The Middle East: Still Not Russian
Professors Tom Nichols and John Schindler have responded to my critique of their contention that Russia is now a “peer” to the United States when it comes to influence in the Middle East, and that, indeed, Washington has “outsourced” the management of regional security to Moscow. The dispute is in part over empirical factors, but more broadly it represents a distinct set of normative assumptions and policy prescriptions regarding America’s role in a changing Middle East.
It is easier to address the dispute over empirical “facts”; or rather, it might be, had the authors directly responded to them. But almost nowhere do they address the substantive points I made, dispute the historical examples, or provide any specific evidence to support their claim. Nor do they show how the Syrian deal directly advances Russian influence in the region. Where, for example, will Moscow go from here? Has it convinced other actors to adopt its point of view? Has it contributed to the reshaping of the regional order the way the United States did with the 1991 Gulf War and the subsequent Madrid Conference? What has Russia managed to accomplish now that it didn’t already have?

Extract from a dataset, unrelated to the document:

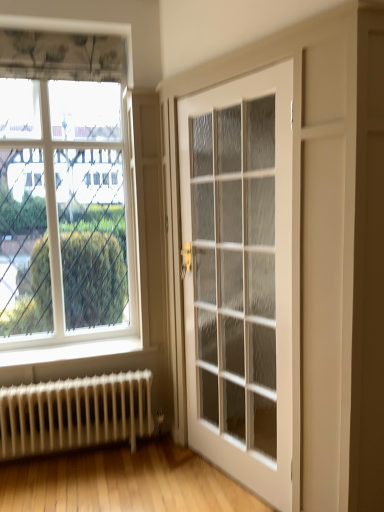 Find the location of a particular element. This screenshot has width=384, height=512. vacant area situated below white glossy door at center (from a real-world perspective) is located at coordinates (228, 478). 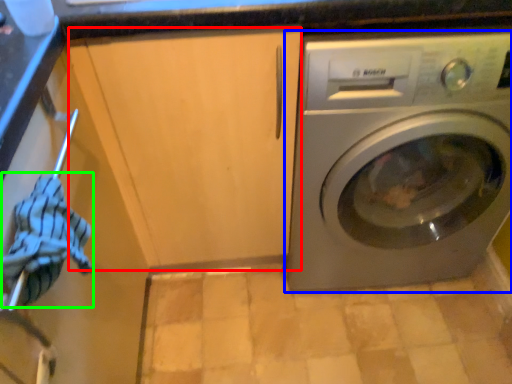 Question: Which is farther away from cabinetry (highlighted by a red box)? washing machine (highlighted by a blue box) or clothing (highlighted by a green box)?

Choices:
 (A) washing machine
 (B) clothing

Answer: (B)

I listed several states that chose to align more closely with the United States, and provided examples of actors that were aligned with the Soviet Union but that moved away from Moscow when the opportunity presented itself. There is no case of a former or current American ally pulling away from the United States toward the Soviet Union in the past or Russia today.
A plausible response would be that there hasn’t been enough time to answer these questions, but that the trajectory points that way. That’s why the debate between us reflects a series of normative concerns about America’s place in the world. For some, America under the Obama Administration has retreated from the world, in sharp contrast to American leaders of the past. Indeed, in response to my argument that alignment patterns today reflect those of the past, Professors Nichols and Schindler contend that I miss the reason for a lack of Soviet influence during the Cold War—“because American policymakers of all political persuasions and parties made every effort to curtail it and keep it that way” (italics in original).
Certainly U.S. policymakers did this—the expansion of NATO into Turkey in 1952, the intervention in Iran in 1953, and the establishment of the Baghdad Pact in 1955 (which the United States actively supported but didn’t initially join), as well as the Truman and Eisenhower Doctrines were all part of the effort to keep Communism out.
But Professors Nichols and Schindler seem to fall on that side of the debate over explaining Middle Eastern politics that sees regional events as influenced primarily by external powers—leaving regional actors with little agency of their own. My contention was that most local actors simply didn’t want the Soviet Union involved, because they understood they benefited more from joining the American camp (Israel, Egypt after 1973, Jordan, Saudi Arabia and the Gulf monarchies); or because they preferred to play the superpowers off against each other (Egypt up to 1973 and Iraq).
A quick glance at Washington’s role in Arab-Israeli peacemaking fills out the point: At no point was the United States able to bring Arabs and Israelis together on a bilateral basis, much less force them to sign an agreement, before they were ready on their own. (Washington has more success at bringing them together for multilateral talks, though these tended to drag out without successful conclusion.)
In other words, the presumption that America should act because it can presupposes that it will be able to shape regional events to its own satisfaction. But the historical evidence suggests mixed results, at best.
The empirical and normative discussions are the foundation for a set of policy prescriptions the United States should follow to protect its interests and influence in the region. Professors Nichols and Schindler remark that I am not “alarmed by the possible creation of this kind of brutal new order in the Middle East,” driven by Russian support for any kind of regime so long as it aligns itself with Moscow.
I do agree that American Mideast policy has been confused, hesitant and reactive. But I do not share the authors’ conviction that, at this moment, Russia is a “peer” or that America’s ability to shape regional events or manage regional security has been replaced by Russia’s.